Text Files: Encodings, Efficient Processing, and Analysis

In the previous article, we covered the basics of working with files in Python. Now, we will delve deeper into working with text files, which are one of the most common types of files in programming. 📝

Text files are used everywhere: for storing configurations, logs, data, program source code, and much more. The ability to work with them effectively is an essential skill for any programmer.

Specifics of Working with Text Files

Text files store sequences of characters organized into lines. When working with them in Python, there are several important points to consider:

Character Encodings

An encoding is a way of representing characters as bytes. Different encodings use different schemes to map characters.

In the modern world, there are many different languages and alphabets. To allow computers to work with text in different languages, various character encoding systems have been developed:

  • ASCII — the simplest encoding, containing only Latin letters, numbers, and basic symbols (128 characters in total).
  • UTF-8 — the modern standard that supports all languages of the world (including emoji 😊).
  • Windows-1251 (cp1251) — an encoding for Cyrillic, popular in Windows.

In Python, it is recommended to always use UTF-8, especially if your text contains more than just English letters:

Python 3.13
# Writing text in different encodings
>>> text = "Привет, мир! Hello, world! 你好,世界!"
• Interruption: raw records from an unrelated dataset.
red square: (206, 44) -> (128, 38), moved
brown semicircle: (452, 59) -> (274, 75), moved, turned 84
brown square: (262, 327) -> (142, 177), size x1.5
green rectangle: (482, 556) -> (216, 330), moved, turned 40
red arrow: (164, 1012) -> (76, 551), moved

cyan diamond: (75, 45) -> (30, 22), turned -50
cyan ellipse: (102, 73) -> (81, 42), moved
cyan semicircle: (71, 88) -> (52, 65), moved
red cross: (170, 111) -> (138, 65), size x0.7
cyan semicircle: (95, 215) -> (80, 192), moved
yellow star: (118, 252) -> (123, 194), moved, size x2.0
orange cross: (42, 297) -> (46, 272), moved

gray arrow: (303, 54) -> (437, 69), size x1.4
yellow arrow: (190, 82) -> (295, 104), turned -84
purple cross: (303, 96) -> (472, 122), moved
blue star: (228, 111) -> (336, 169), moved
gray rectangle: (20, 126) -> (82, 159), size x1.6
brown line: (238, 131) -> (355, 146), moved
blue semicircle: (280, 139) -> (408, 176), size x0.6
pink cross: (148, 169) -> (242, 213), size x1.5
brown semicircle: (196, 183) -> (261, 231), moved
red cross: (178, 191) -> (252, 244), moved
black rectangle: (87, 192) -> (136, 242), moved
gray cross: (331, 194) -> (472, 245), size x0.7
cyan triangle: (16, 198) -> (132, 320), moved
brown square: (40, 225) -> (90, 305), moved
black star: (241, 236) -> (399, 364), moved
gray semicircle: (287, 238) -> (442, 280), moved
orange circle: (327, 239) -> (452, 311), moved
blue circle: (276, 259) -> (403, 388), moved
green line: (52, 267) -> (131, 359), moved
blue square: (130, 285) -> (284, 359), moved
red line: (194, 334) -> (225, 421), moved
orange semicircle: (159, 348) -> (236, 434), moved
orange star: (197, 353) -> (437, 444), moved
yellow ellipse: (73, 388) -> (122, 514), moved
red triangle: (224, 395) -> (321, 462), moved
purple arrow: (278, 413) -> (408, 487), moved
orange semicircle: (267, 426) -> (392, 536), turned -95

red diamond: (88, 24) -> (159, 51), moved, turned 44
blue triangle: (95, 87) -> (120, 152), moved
# Writing in UTF-8 (standard for international texts)
>>> with open('text_utf8.txt', 'w', encoding='utf-8') as file:
...     file.write(text)

# Writing in ASCII (only English letters)
>>> try:
...     with open('text_ascii.txt', 'w', encoding='ascii') as file:
...         file.write(text)
... except UnicodeEncodeError as e:
...     print(f"ASCII encoding error: {e}")
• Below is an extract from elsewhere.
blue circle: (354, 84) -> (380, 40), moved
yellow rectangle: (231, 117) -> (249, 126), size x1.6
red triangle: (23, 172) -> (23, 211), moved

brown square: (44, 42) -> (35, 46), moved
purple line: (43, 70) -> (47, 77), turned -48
# Writing in cp1251 (Cyrillic for Windows)
>>> with open('text_cp1251.txt', 'w', encoding='cp1251') as file:
...     # Chinese characters will be replaced with '?'
...     file.write(text)
ASCII encoding error: 'ascii' codec can't encode characters in position 0-5: ordinal not in range(128)

As you can see, trying to write Russian or Chinese text in ASCII encoding causes an error, as ASCII only supports English characters.
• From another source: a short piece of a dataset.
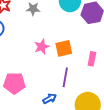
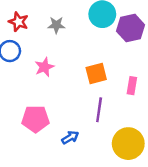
pink star: (42, 47) -> (44, 67), moved
blue arrow: (50, 99) -> (70, 137), moved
Reading with the Correct Encoding

When reading a file, it is important to specify the same encoding with which it was created:

Python 3.13
# Reading a file with a specified encoding
>>> with open('text_utf8.txt', 'r', encoding='utf-8') as file:
...     content = file.read()
...     print(f"Content in UTF-8: {content}")
Content in UTF-8: Привет, мир! Hello, world! 你好,世界!
# Reading with the wrong encoding can lead to errors >>> try: ... with open('text_utf8.txt', 'r', encoding='ascii') as file: ... content = file.read() ... print(f"Content with wrong encoding: {content}") ... except UnicodeDecodeError as e: ... print(f"Decoding error: {e}")
Decoding error: 'ascii' codec can't decode byte 0xd0 in position 0: ordinal not in range(128)

Determining a File's Encoding

Sometimes you receive a text file and don't know what encoding it was saved in. Python cannot automatically determine the encoding, but there are libraries that can help:

Python 3.13
# The chardet library for detecting encoding
>>> import chardet

# Create a file in cp1251
>>> with open('text_cp1251.txt', 'w', encoding='cp1251') as file:
...     file.write("Привет, мир!")

# Read the file as bytes and determine the encoding
>>> with open('text_cp1251.txt', 'rb') as file:
...     raw_data = file.read()
...     result = chardet.detect(raw_data)
...     print(f"Detected encoding: {result}")
Detected encoding: {'encoding': 'windows-1251', 'confidence': 0.99, 'language': 'Russian'}
>>> # Now we can open the file with the correct encoding ... encoding = result['encoding'] ... with open('text_cp1251.txt', 'r', encoding=encoding) as text_file: ... content = text_file.read() ... print(f"Correctly read content: {content}")
Correctly read content: Привет, мир!

Efficiently Reading Large Text Files

When working with large text files, it's important to use methods that don't load the entire file into memory. This is especially critical when you are working with files that are hundreds of megabytes or gigabytes in size.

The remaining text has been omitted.